TASK PROMPT ->
Transcribe the records that follow exactly. Skip the pictures.

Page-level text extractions
::::::::::
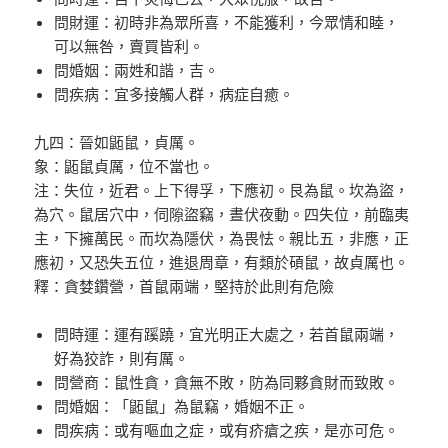
問財運：初時非為眾所喜，不能獲利，今眾情和睦，
可以無咎，賣買皆利。
問婚姻：兩姓和諧，吉。
問疾病：宜多接觸人群，病症自癒。
九四：晉如鼫鼠，貞厲。
象：鼫鼠貞厲，位不當也。
注：失位，近君。上下得孚，下應初。艮為鼠。坎為盜，
為穴。鼠居穴中，伺隙盜竊，晝伏夜動。四失位，前臨夷
主，下擁萬民。而坎為隱伏，為畏怯。親比五，非應，正
應初，又恐失五位，進退周章，有類於碩鼠，故貞厲也。
釋：貪婪鑽營，首鼠兩端，堅持於此則有危險
問時運：運有蹊蹺，宜光明正大處之，若首鼠兩端，
好為狡詐，則有厲。
問營商：鼠性貪，貪無不敗，防為同夥貪財而致敗。
問婚姻：「鼫鼠」為鼠竊，婚姻不正。
問疾病：或有嘔血之症，或有疥瘡之疾，是亦可危。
::::::::::
THE COMPLETED TASK ->
問財運：初時非為眾所喜，不能獲利，今眾情和睦，
可以無咎，賣買皆利。
問婚姻：兩姓和諧，吉。
問疾病：宜多接觸人群，病症自癒。
九四：晉如鼫鼠，貞厲。
象：鼫鼠貞厲，位不當也。
注：失位，近君。上下得孚，下應初。艮為鼠。坎為盜，
為穴。鼠居穴中，伺隙盜竊，晝伏夜動。四失位，前臨夷
主，下擁萬民。而坎為隱伏，為畏怯。親比五，非應，正
應初，又恐失五位，進退周章，有類於碩鼠，故貞厲也。
釋：貪婪鑽營，首鼠兩端，堅持於此則有危險
問時運：運有蹊蹺，宜光明正大處之，若首鼠兩端，
好為狡詐，則有厲。
問營商：鼠性貪，貪無不敗，防為同夥貪財而致敗。
問婚姻：「鼫鼠」為鼠竊，婚姻不正。
問疾病：或有嘔血之症，或有疥瘡之疾，是亦可危。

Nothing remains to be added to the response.